This design offers excellent scalability: the future 1600G CPO can be expanded from the existing 16-channel architecture to 32 channels, supporting 3200G CPO. The per-channel data rate can be flexibly configured as 100G PAM4 or 200G PAM4, significantly enhancing overall bandwidth capacity.
The Gigalight 1600G CPO adopts an advanced, highly integrated 2.5D hybrid packaging architecture combining Wire Bond (WB) and Flip Chip technologies. This significantly reduces the package size and overall footprint, improves system performance, lowers power consumption, increases integration density, and enables higher transmission speeds.

• Electrical Interface Standard: OlF CE1-112G-XSR
• Optical Interface Standard: lEEE-802.3bs 400GBASE-DR4
• Software standard: OlF-CMlS-05.3

What’s the significant commercial contribution?

1600G CPO refers to next-generation integrated optical link technology capable of delivering
approximately 1.6Tbps (1600Gbps) per port. By co-packaging the optical engine with the switching ASIC, this design significantly improves bandwidth density and shortens the electrical signal path compared to traditional pluggable optics.
Based on recent industry data, its commercial value, market trends, technological positioning, and challenges can be summarized as follows:

1.Significant energy savings and reduced power consumption
2.Improved bandwidth density
3.Meets the demands of next-generation AI/HPC high-performance clusters

What’s the outlook?

CPO is regarded as the next-generation interconnect technology.
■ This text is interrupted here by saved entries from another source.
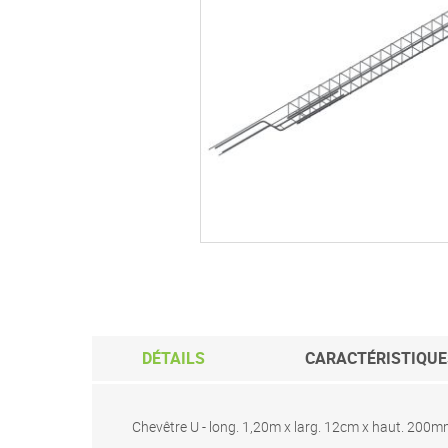
Passer
au
début
de
la
Galerie
d’images
DÉTAILS
CARACTÉRISTIQUE
Chevêtre U - long. 1,20m x larg. 12cm x haut. 200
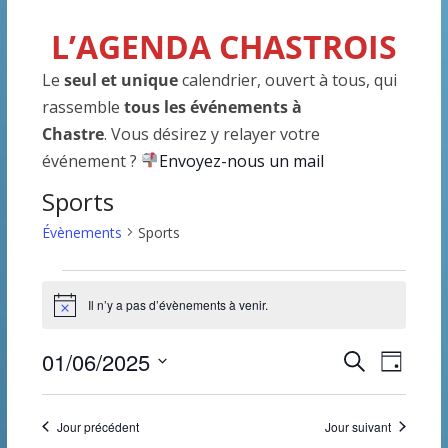
L’AGENDA CHASTROIS
Le
seul et unique
calendrier, ouvert à tous, qui
rassemble
tous les événements à
Chastre
. Vous désirez y relayer votre
événement ?
Envoyez-nous un mail
Sports
Évènements
Sports
Évènements
Il n’y a pas d’évènements à venir.
N
for
o
t
R
N
01/06/2025
R
i
1
J
c
e
S
o
e
e
a
juin
c
u
é
h
Jour précédent
Jour suivant
r
l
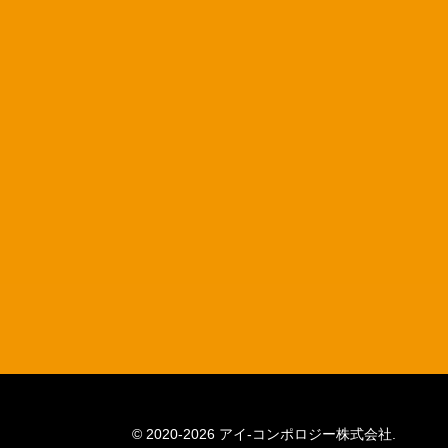
© 2020-2026 アイ-コンポロジー株式会社.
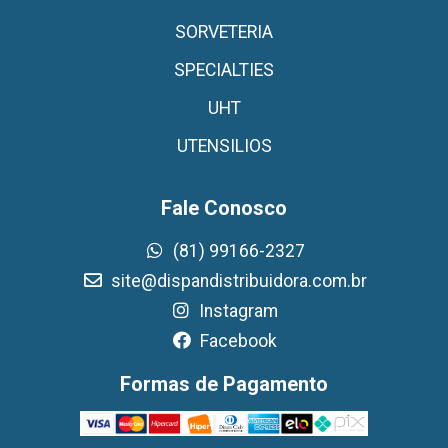
SORVETERIA
SPECIALTIES
UHT
UTENSILIOS
Fale Conosco
(81) 99166-2327
site@dispandistribuidora.com.br
Instagram
Facebook
Formas de Pagamento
Leading companies are actively deploying co-packaged optics (CPO), with the market expected to reach \$5 billion by 2030. Industry giants such as NVIDIA have already entered the CPO field.
Julie Sheridan, the company’s CTO, cited LightCounting data showing that the data center optical interconnect market will grow from about \$10 billion in 2024 to \$30 billion by 2030.

What is the competitive positioning?

1.Versus Pluggable Modules:
Current pluggable optical modules (such as OSFP and QSFP-DD800) support speeds up to 1.6–3.2Tbps, with mature ecosystems and ease of maintenance. For example:

1600G OSFP228 DR8 has power consumption <30W (3nm DSP expected <25W)
1600G OSFP-XD DR8 <25W
Our 1600G CPO DR16 consumes less than 16W, making it significantly more power- and size-efficient than traditional optical modules.
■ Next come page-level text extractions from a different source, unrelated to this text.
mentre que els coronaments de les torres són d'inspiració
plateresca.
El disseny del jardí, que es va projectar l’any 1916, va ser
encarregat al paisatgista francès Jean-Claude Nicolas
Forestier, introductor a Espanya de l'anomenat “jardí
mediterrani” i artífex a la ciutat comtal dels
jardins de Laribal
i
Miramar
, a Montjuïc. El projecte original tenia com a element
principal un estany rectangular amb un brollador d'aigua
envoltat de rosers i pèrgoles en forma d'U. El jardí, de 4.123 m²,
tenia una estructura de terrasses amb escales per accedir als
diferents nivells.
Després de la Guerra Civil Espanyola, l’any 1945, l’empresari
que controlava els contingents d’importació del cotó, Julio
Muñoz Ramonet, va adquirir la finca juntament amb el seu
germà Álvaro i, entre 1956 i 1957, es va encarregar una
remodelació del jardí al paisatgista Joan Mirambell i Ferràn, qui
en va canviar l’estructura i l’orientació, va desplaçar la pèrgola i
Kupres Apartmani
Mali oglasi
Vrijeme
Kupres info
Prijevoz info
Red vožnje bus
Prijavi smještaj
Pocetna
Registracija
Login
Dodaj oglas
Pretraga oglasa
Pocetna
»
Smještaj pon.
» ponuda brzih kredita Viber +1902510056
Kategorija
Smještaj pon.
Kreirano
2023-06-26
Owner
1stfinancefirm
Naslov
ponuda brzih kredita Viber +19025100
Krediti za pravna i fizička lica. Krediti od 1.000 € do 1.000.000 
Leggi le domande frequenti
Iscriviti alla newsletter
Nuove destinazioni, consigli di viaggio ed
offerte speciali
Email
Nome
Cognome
2.LPO (Linear Pluggable Optics) as a Transitional Solution:
LPO modules omit DSP chips, cutting power consumption by 30–50%. Some industry leaders (e.g., Arista CTO) see LPO as a power-efficient compromise that doesn’t require changes to existing architecture. Current 800G OSFP DR8 LPO modules consume less than 9W.
However, LPO cannot match CPO in bandwidth density or energy efficiency and is likely just a mid-term stopgap.

3.Key Players:
The main CPO players currently include leading chipmakers like Broadcom, NVIDIA, and Marvell. Traditional network vendors (e.g., Cisco, Arista, Juniper) are currently leaning toward LPO or high-performance pluggables. Industry analysts note that trends over the next 2–3 years will determine which technology path becomes dominant.

Please include a description of challenges that might create headwinds.

1.High Structural Complexity and Packaging Precision:
CPO requires extremely precise packaging. For instance, fibers must be precisely aligned with the silicon photonics engine, and heat density increases significantly. Even if total power drops in a 51.2Tbps CPO switch, heat per unit area rises, necessitating advanced cooling like cold plate liquid cooling.

2.Maintenance and Reliability Issues:
CPOs are not hot-swappable. If the optical engine fails, the entire system must be returned for repair, resulting in a much higher mean time to repair (MTTR) than pluggable optics. While traditional modules may have a failure rate of 100 per million hours, a CPO module failure incurs significantly higher replacement costs and maintenance challenges.

3.Lack of Standardization and Supply Chain Risk:
CPO is currently developed with proprietary standards by a few vendors, and the industry has not yet adopted a universally compatible interface. This increases the risk of vendor lock-in during deployment.

4.Cost and Market Uncertainty:
CPO is still more expensive than traditional solutions. Although it offers lower power consumption, the initial deployment cost is high. In the event of an economic slowdown or delayed adoption, the CPO supply chain may face idle capacity or financial losses.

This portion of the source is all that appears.